Personal information
- Born: August 10, 1935 Grand Rapids, Michigan, U.S.
- Died: May 28, 2009 (aged 73) Bloomfield Hills, Michigan, U.S.
- Listed height: 6 ft 0 in (1.83 m)
- Listed weight: 189 lb (86 kg)

Career information
- High school: Central (Grand Rapids)
- College: Michigan (1953–1956)
- NFL draft: 1957 (3rd round, 36th overall pick)

Career history
- Detroit Lions (1957–1965);

Awards and highlights
- NFL champion (1957); Second-team All-Pro (1963); 2× Pro Bowl (1963, 1964); NFL receiving touchdowns co-leader (1963); First-team All-Big Ten (1956);

Career NFL statistics
- Receptions: 227
- Receiving yards: 3,810
- Receiving touchdowns: 35
- Stats at Pro Football Reference

= Terry Barr =

American football player (1935–2009)

Terry Albert Barr (August 8, 1935 – May 28, 2009) was an American professional football player for nine seasons with the Detroit Lions of the National Football League (NFL) from 1957 to 1965. He began his NFL career as a defensive back and return specialist and later became one of the best pass receivers in the NFL. He played in the Pro Bowl in both 1963 and 1964, led the NFL with 13 touchdown receptions in 1963, and was among the NFL leaders with 1,086 receiving yards in 1963 and 1,030 receiving yards in 1964. Over his nine-year NFL career, Barr appeared in 102 games and caught 227 passes for 3,810 yards and 35 touchdowns.

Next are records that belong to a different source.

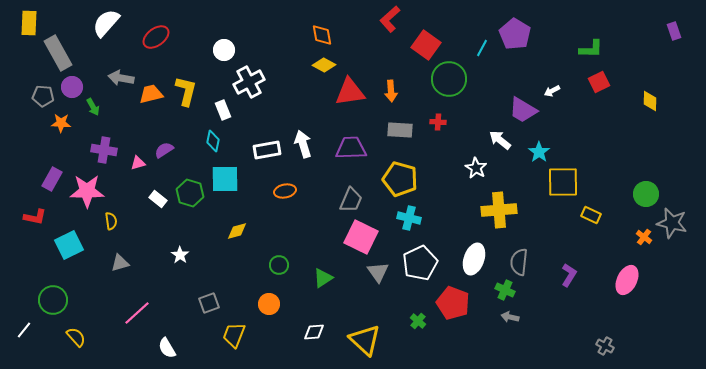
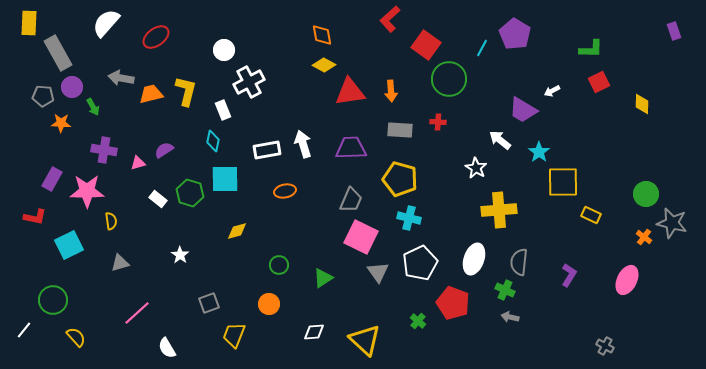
yellow diamond at (650, 101): moved 8 px left, 3 px down
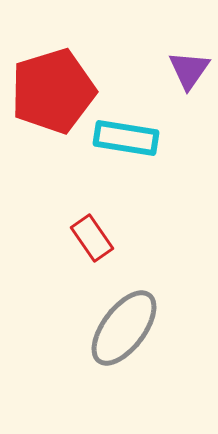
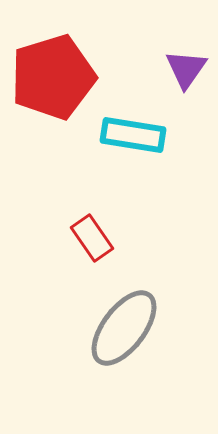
purple triangle: moved 3 px left, 1 px up
red pentagon: moved 14 px up
cyan rectangle: moved 7 px right, 3 px up
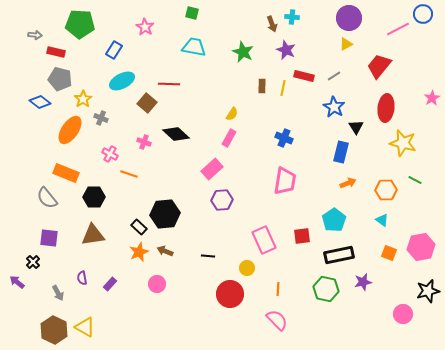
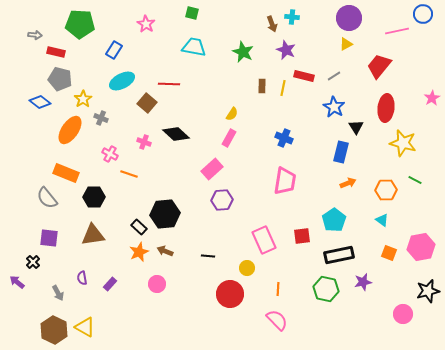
pink star at (145, 27): moved 1 px right, 3 px up
pink line at (398, 29): moved 1 px left, 2 px down; rotated 15 degrees clockwise
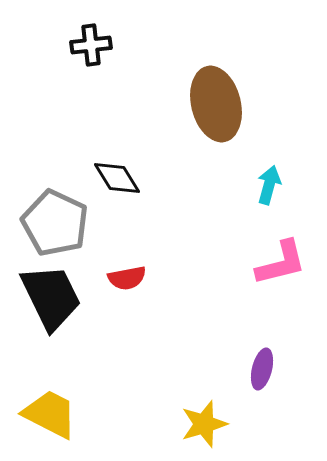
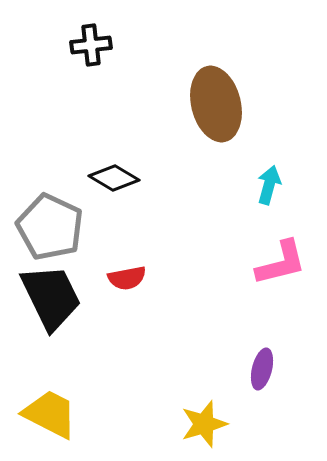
black diamond: moved 3 px left; rotated 27 degrees counterclockwise
gray pentagon: moved 5 px left, 4 px down
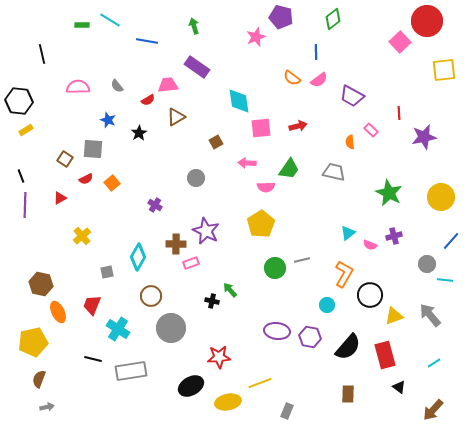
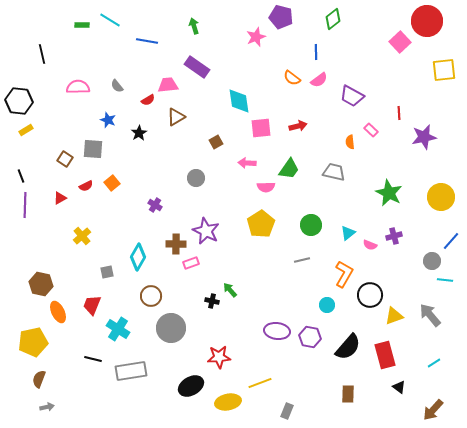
red semicircle at (86, 179): moved 7 px down
gray circle at (427, 264): moved 5 px right, 3 px up
green circle at (275, 268): moved 36 px right, 43 px up
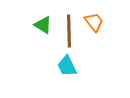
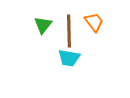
green triangle: rotated 36 degrees clockwise
cyan trapezoid: moved 2 px right, 8 px up; rotated 55 degrees counterclockwise
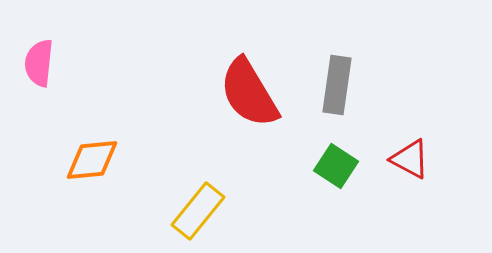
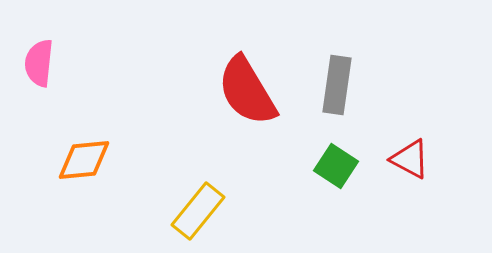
red semicircle: moved 2 px left, 2 px up
orange diamond: moved 8 px left
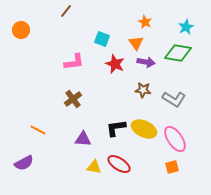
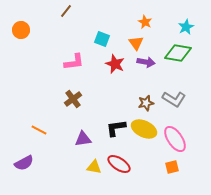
brown star: moved 3 px right, 13 px down; rotated 21 degrees counterclockwise
orange line: moved 1 px right
purple triangle: rotated 12 degrees counterclockwise
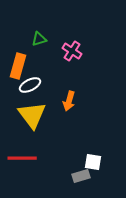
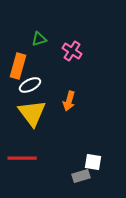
yellow triangle: moved 2 px up
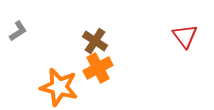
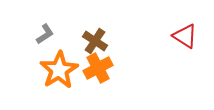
gray L-shape: moved 27 px right, 3 px down
red triangle: rotated 20 degrees counterclockwise
orange star: moved 17 px up; rotated 27 degrees clockwise
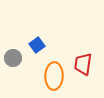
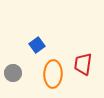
gray circle: moved 15 px down
orange ellipse: moved 1 px left, 2 px up
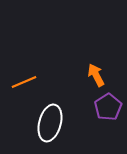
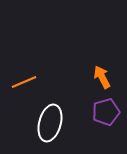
orange arrow: moved 6 px right, 2 px down
purple pentagon: moved 2 px left, 5 px down; rotated 16 degrees clockwise
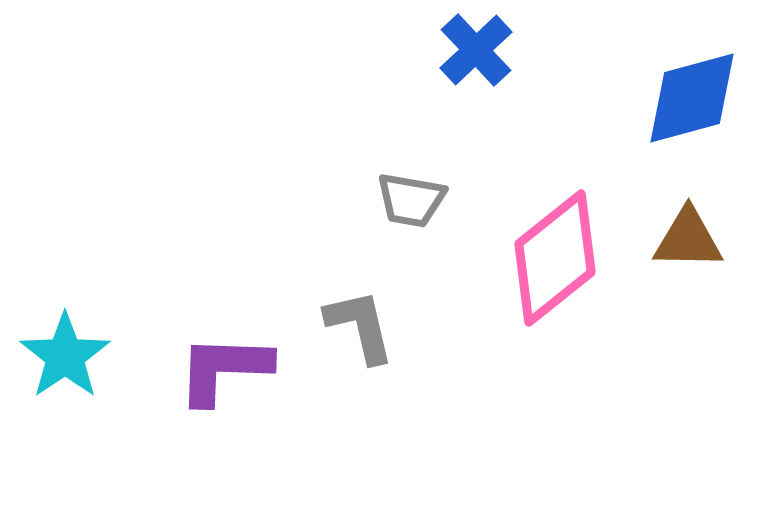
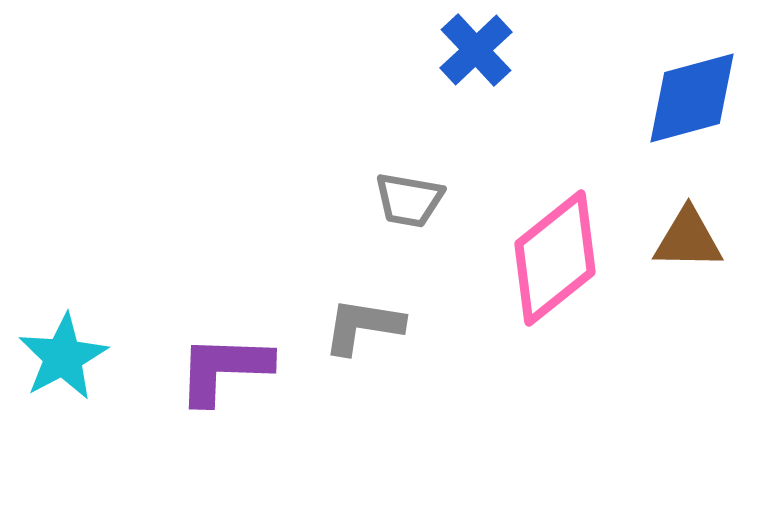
gray trapezoid: moved 2 px left
gray L-shape: moved 3 px right; rotated 68 degrees counterclockwise
cyan star: moved 2 px left, 1 px down; rotated 6 degrees clockwise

Barr also played college football as a halfback for the Michigan Wolverines from 1954 to 1956. He was selected as the most valuable player of their 1955 team and was inducted into the University of Michigan Athletic Hall of Honor in 1994.

==Early life==
Barr was born in 1935 in Grand Rapids, Michigan. He grew up on the east side of Grand Rapids in a family of ten children. He attended Central High School in Grand Rapids. He played football and basketball and ran track at Central High School and was the Michigan state champion in the 440-yard dash in both 1952 and 1953.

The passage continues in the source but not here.